= François Sevez =

French general

François Sevez (22 October 1891 – 29 February 1948) was a French general during World War II. Sevez was present at the German surrender in Reims, and signed the German Instrument of Surrender as the official witness.

==Military career==
At the end of the First World War Sevez had attained the rank of captain, and received the Légion d'honneur in 1918 after being wounded seven times.

During the early part of the Second World War, he fought in Belgium. Captured and held prisoner, he was repatriated in 1941 and was named the Chief of Staff to General Juin. He fought in the Tunisian campaign as a brigadier general in 1942, and took command of the 4th Moroccan Mountain Division in September 1943, participating in the Italian campaign as well as the liberation of Alsace in 1944. In October 1944, he joined General de Monsabert as a commander of the French Army reserve destined to occupy Germany.
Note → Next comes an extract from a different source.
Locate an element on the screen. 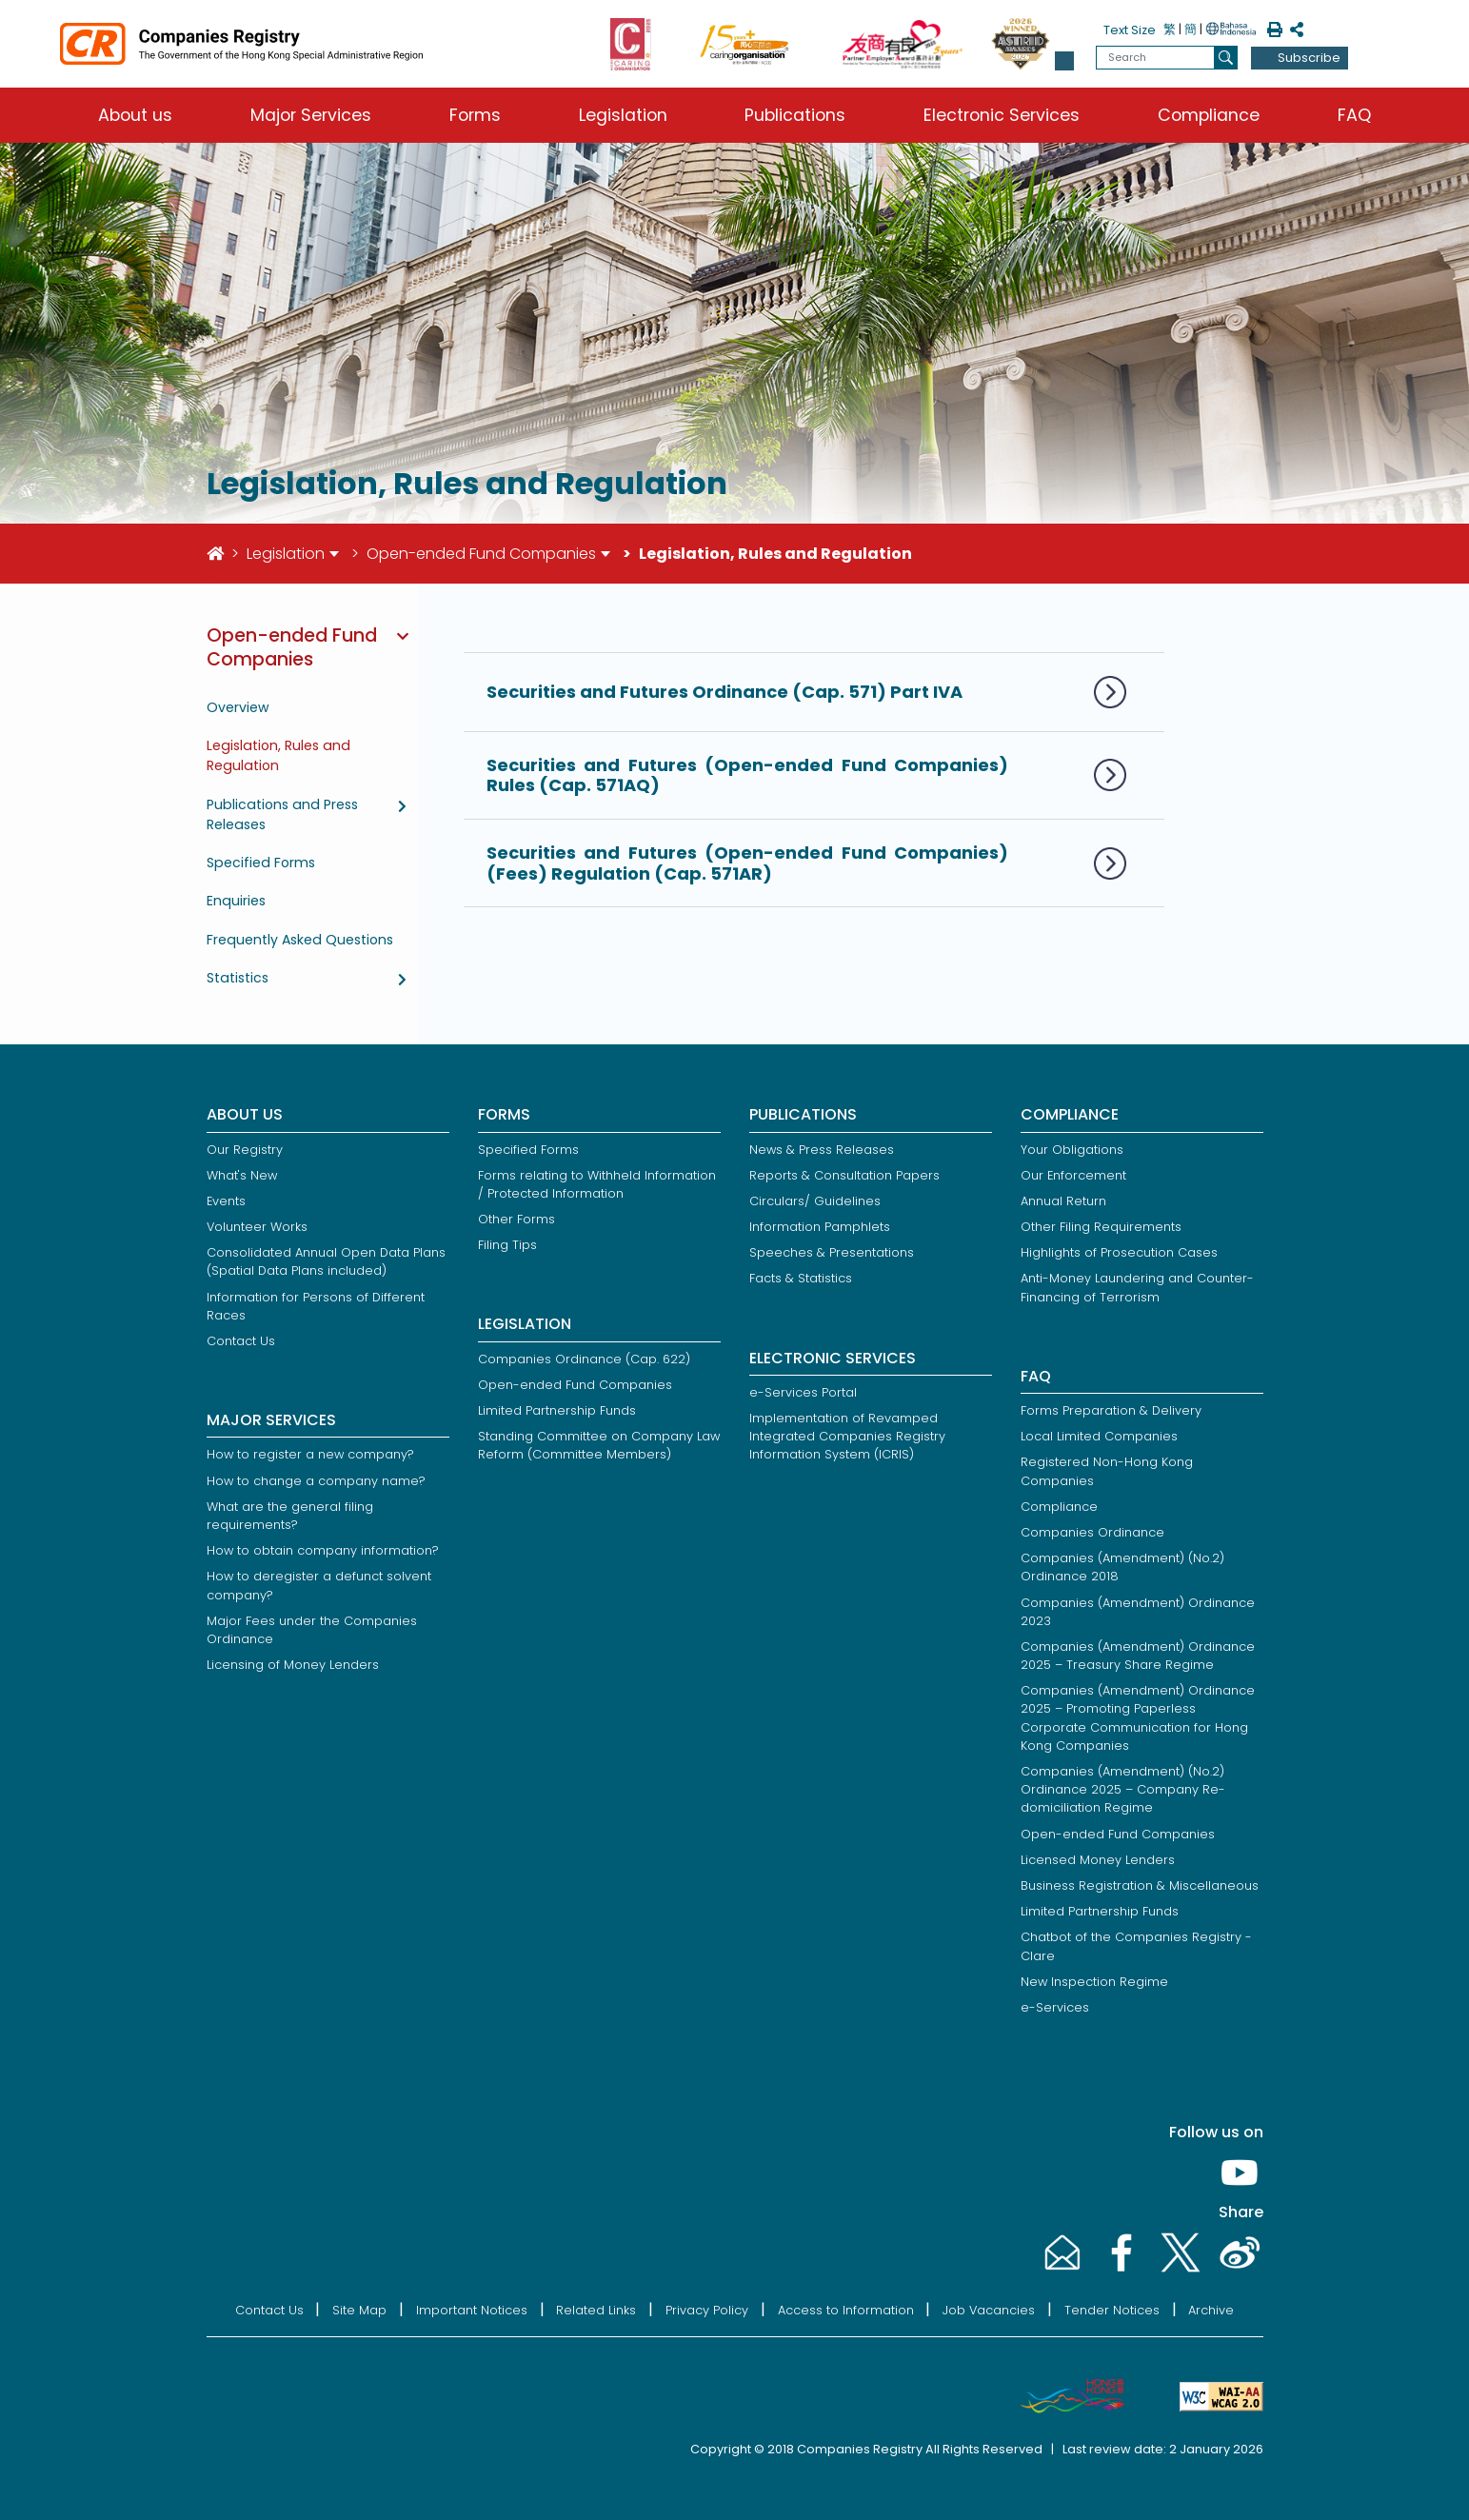 Image resolution: width=1469 pixels, height=2520 pixels. Electronic Services is located at coordinates (1001, 115).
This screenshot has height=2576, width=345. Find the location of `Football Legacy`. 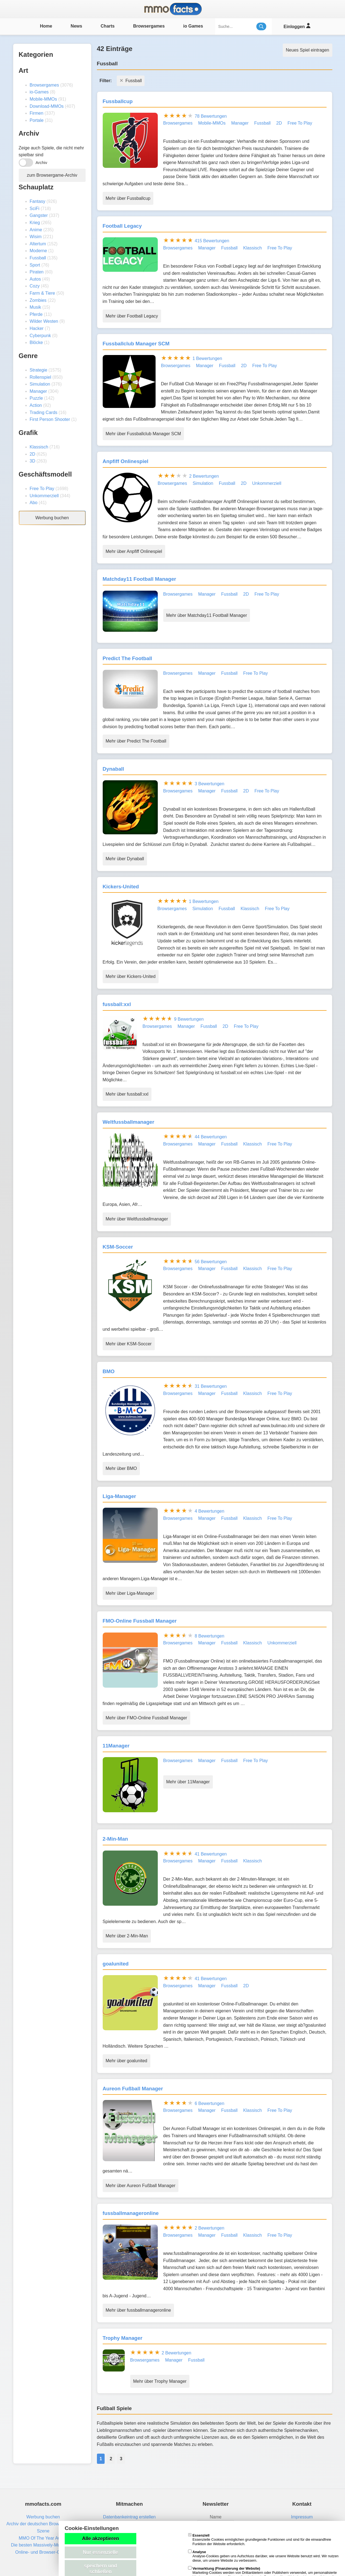 Football Legacy is located at coordinates (122, 226). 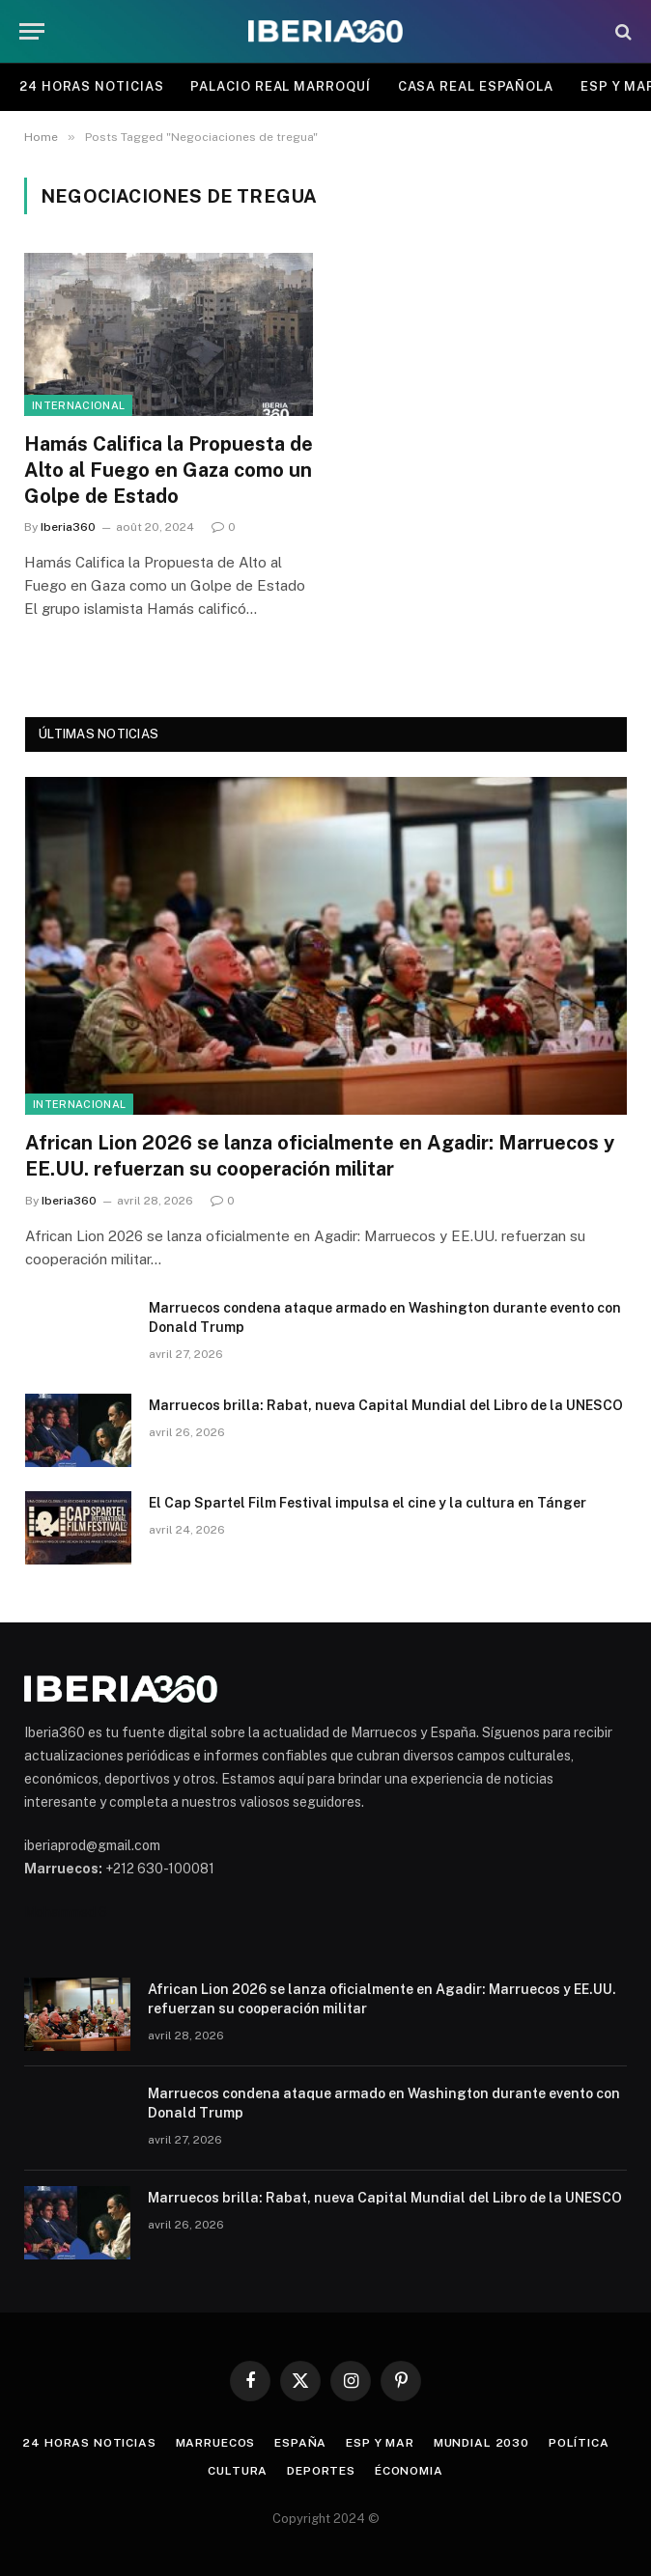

In Reims, on 7 May 1945, acting in his capacity as deputy to General Alphonse Juin, he signed the German Instrument of Surrender as the official witness, in the presence of General Alfred Jodl and General Walter B. Smith, the chief of staff of U.S. General Dwight D. Eisenhower.

==Death==
Sevez died following a hunting accident near Offenburg, hit by another hunter's bullet that had ricocheted off the thick skin of a wild boar. He was buried temporarily in a chapel in Baden-Baden.